--- START ---
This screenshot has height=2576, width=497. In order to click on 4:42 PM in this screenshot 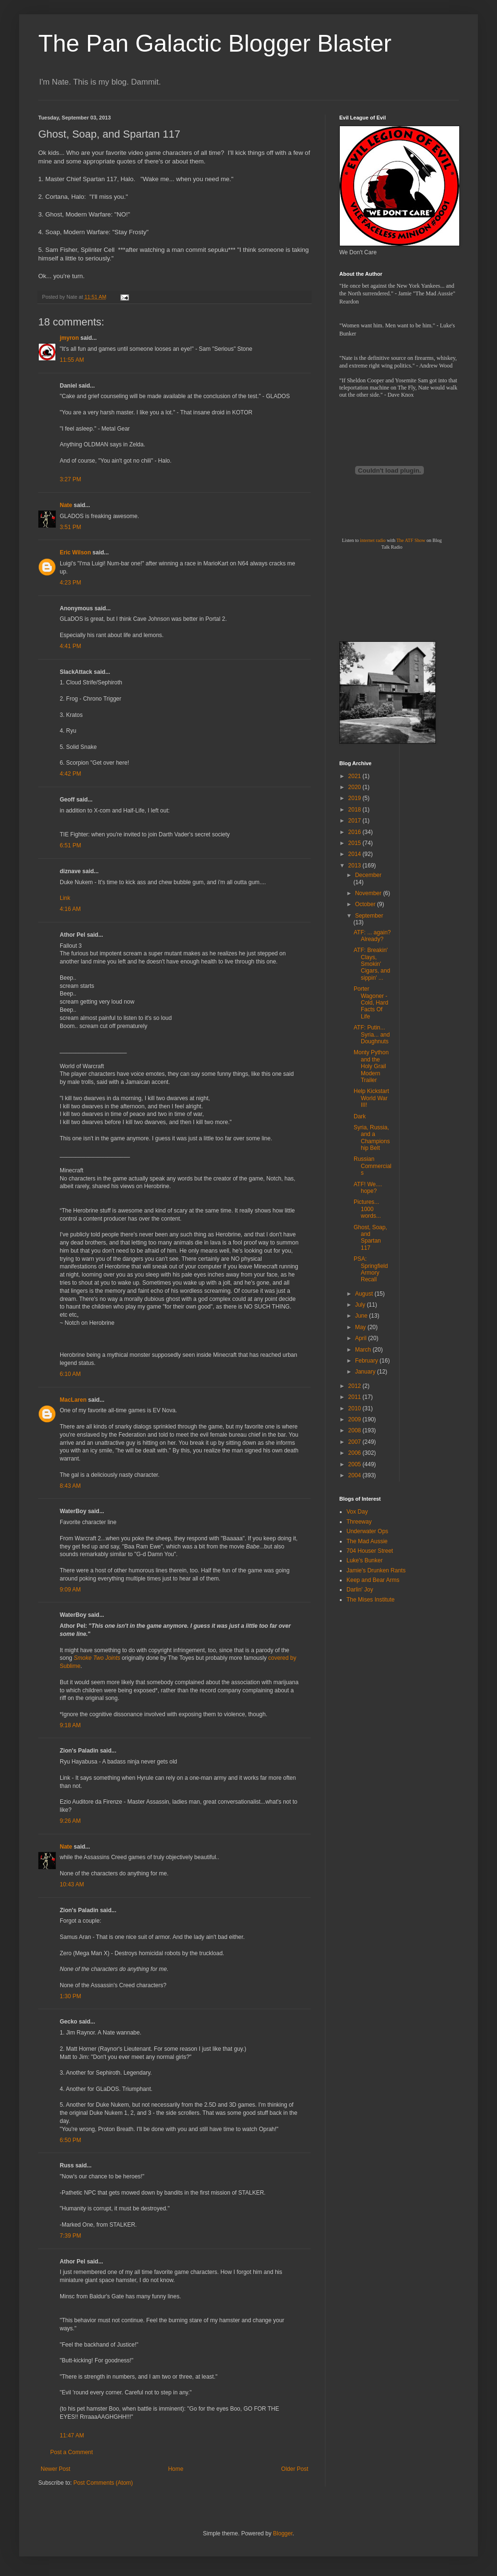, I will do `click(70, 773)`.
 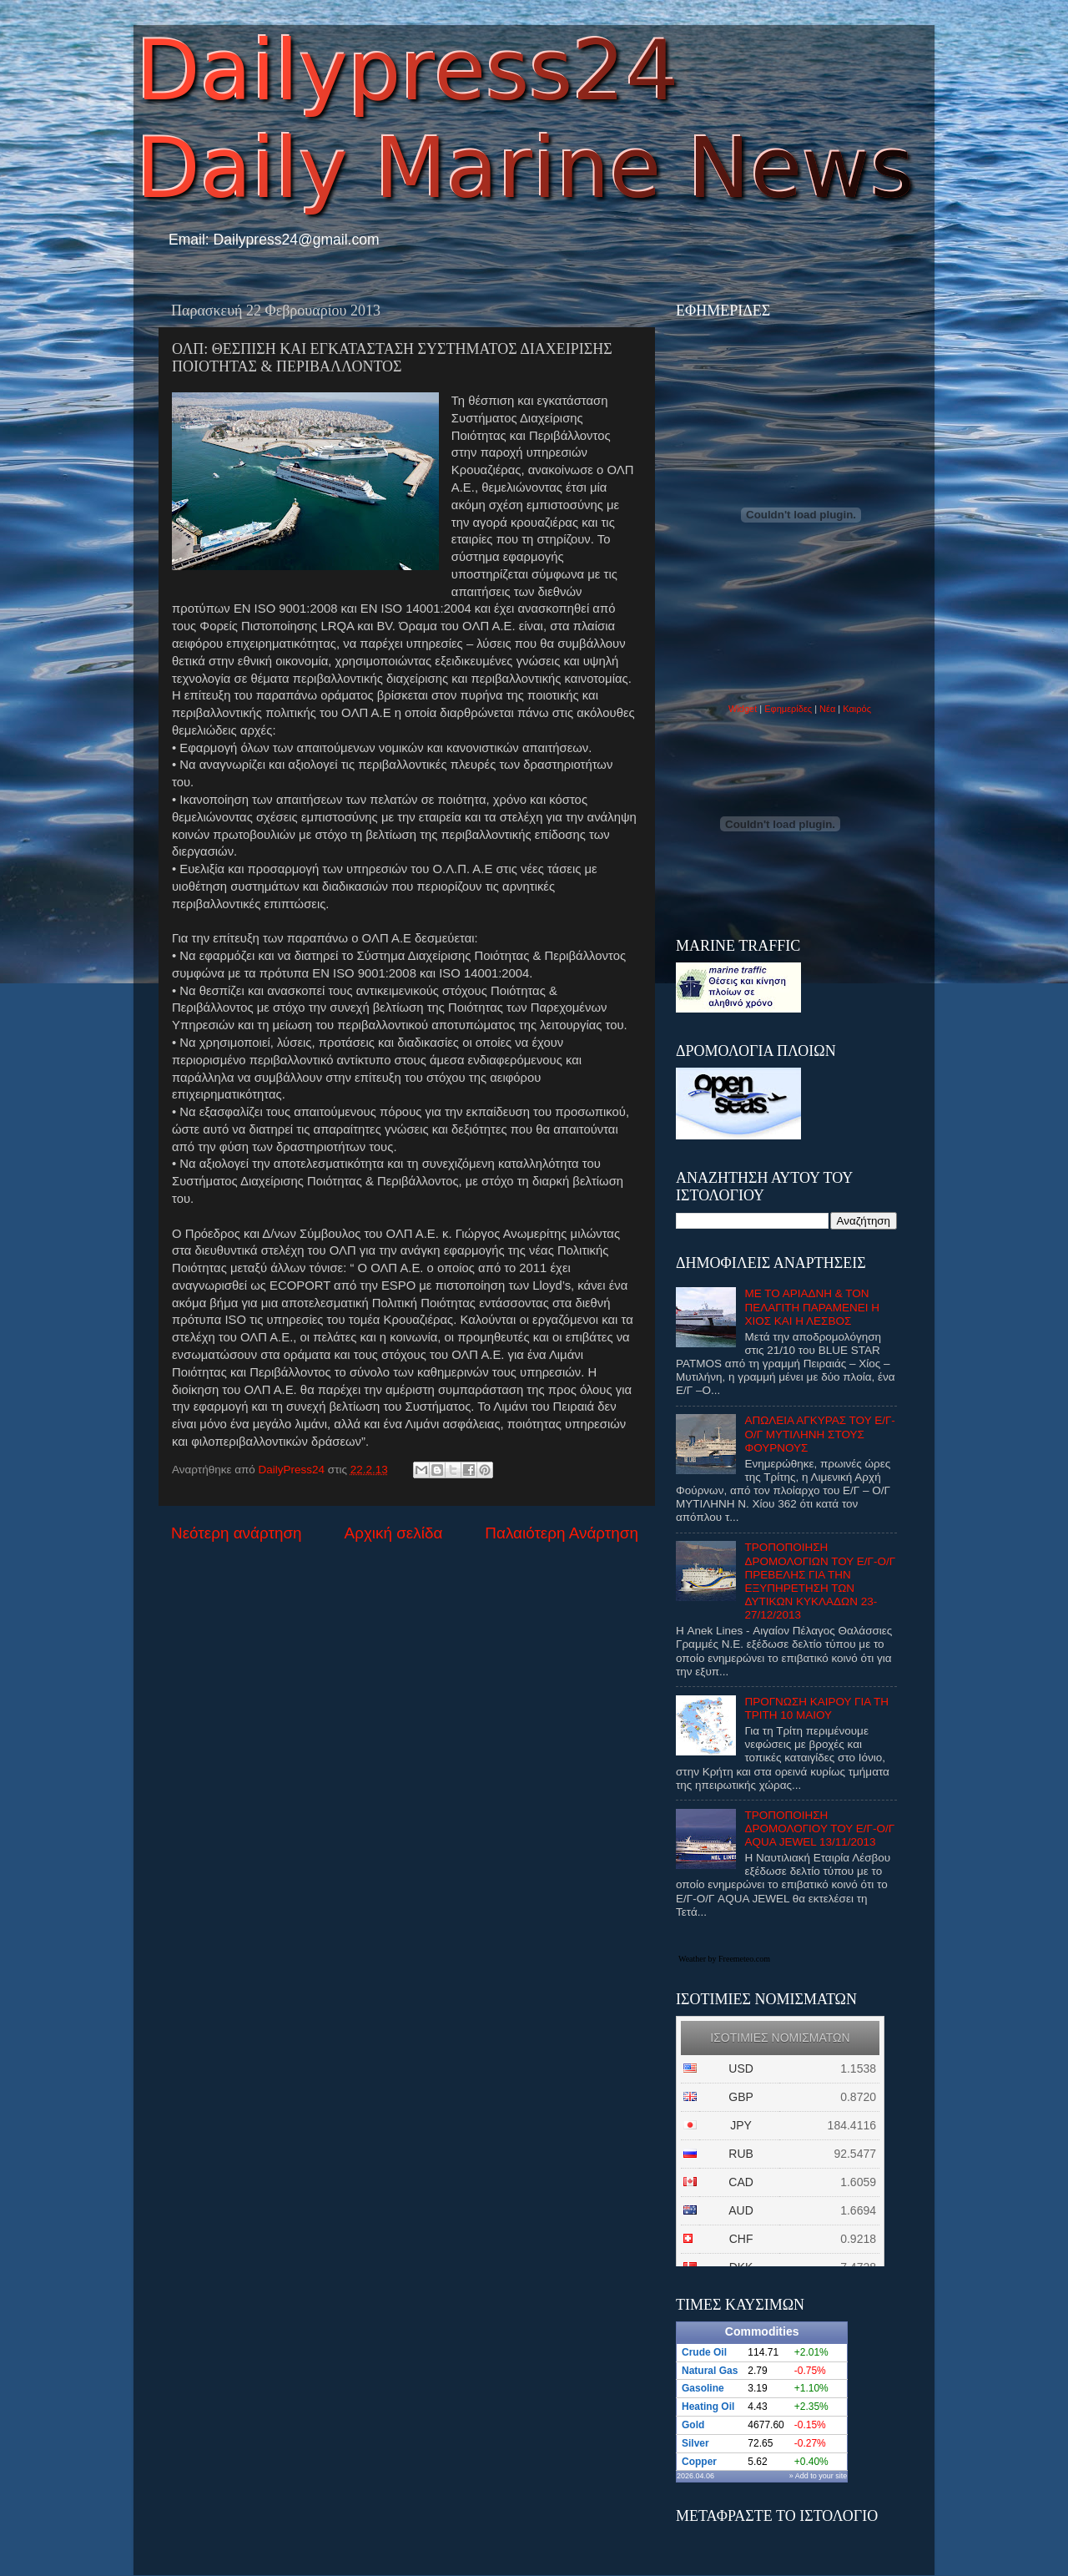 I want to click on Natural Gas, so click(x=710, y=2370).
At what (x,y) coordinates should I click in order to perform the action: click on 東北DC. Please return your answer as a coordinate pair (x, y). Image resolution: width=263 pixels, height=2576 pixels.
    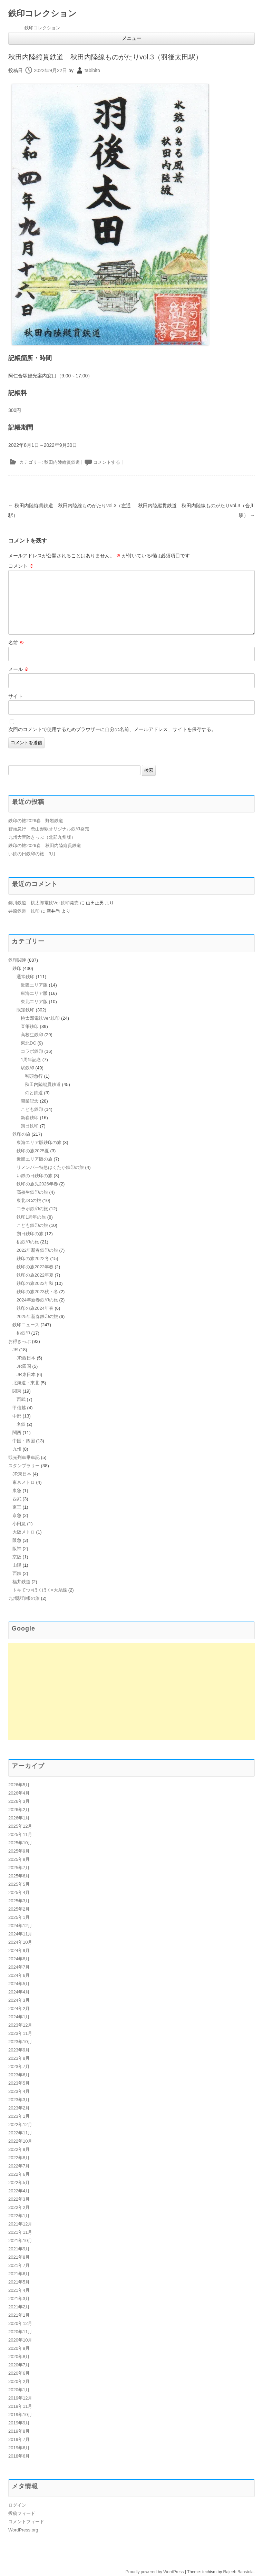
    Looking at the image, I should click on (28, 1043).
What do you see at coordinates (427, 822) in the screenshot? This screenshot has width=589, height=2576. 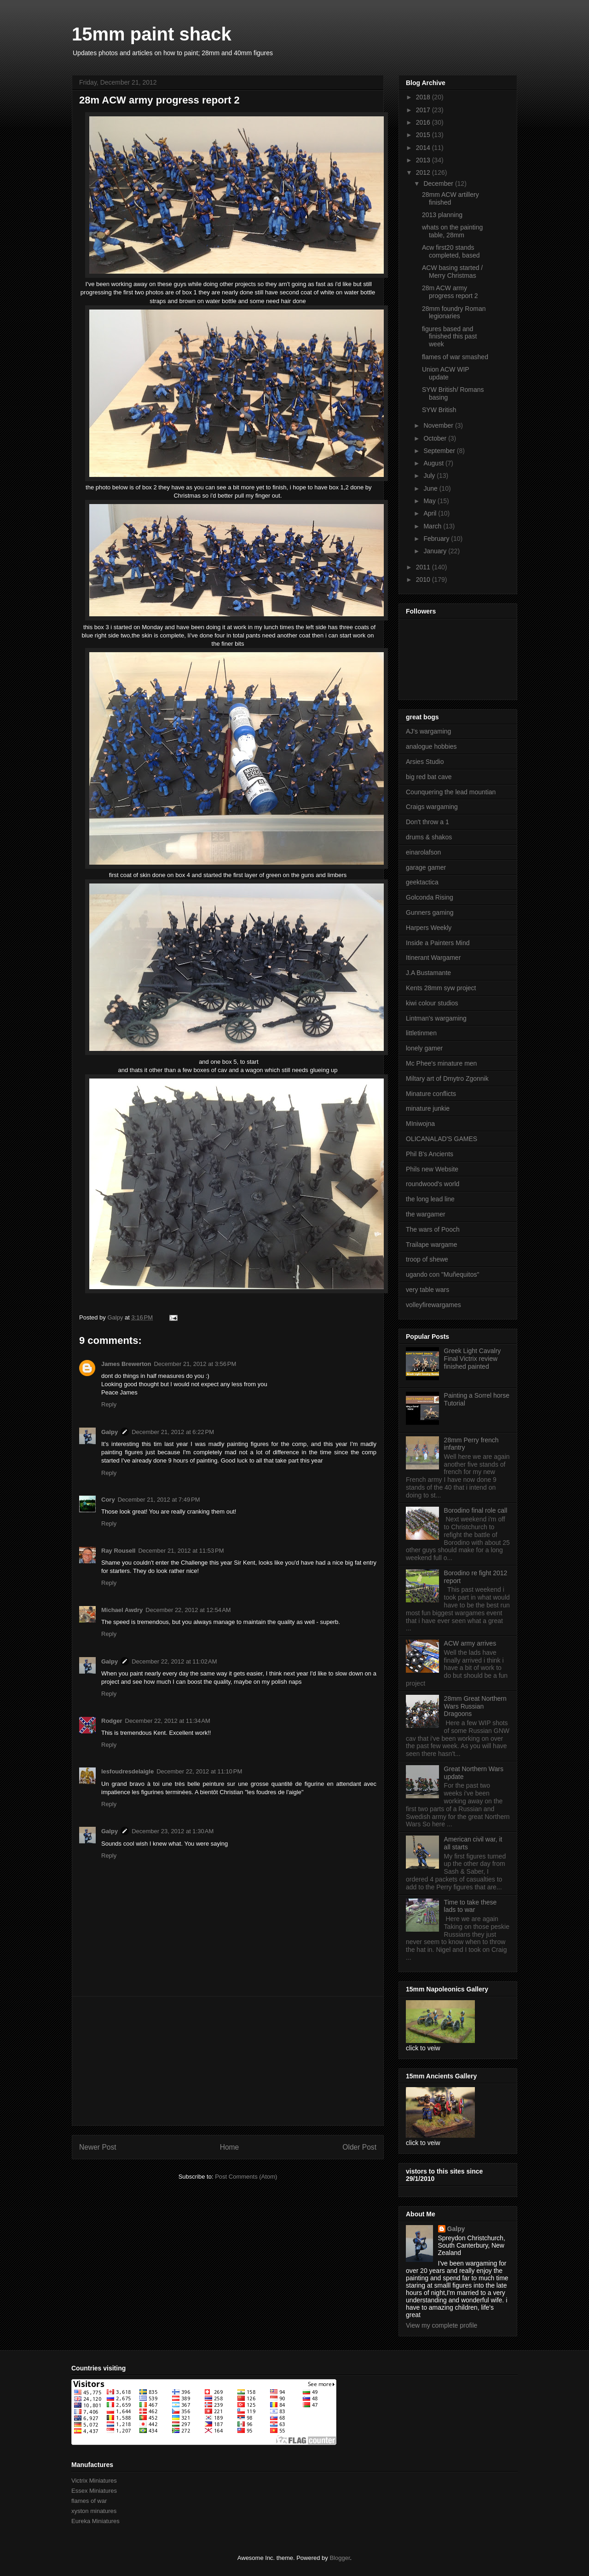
--- END ---
- EXERCISE AIM -
Leave every picture out, and reproduce exactly the lines from the line bearing "At what (x,y)" through the closing line of the material above.

- SOLUTION FOR THIS EXERCISE -
At what (x,y) coordinates should I click in order to perform the action: click on 東北DC. Please return your answer as a coordinate pair (x, y). Image resolution: width=263 pixels, height=2576 pixels.
    Looking at the image, I should click on (28, 1043).
What do you see at coordinates (427, 822) in the screenshot? This screenshot has width=589, height=2576. 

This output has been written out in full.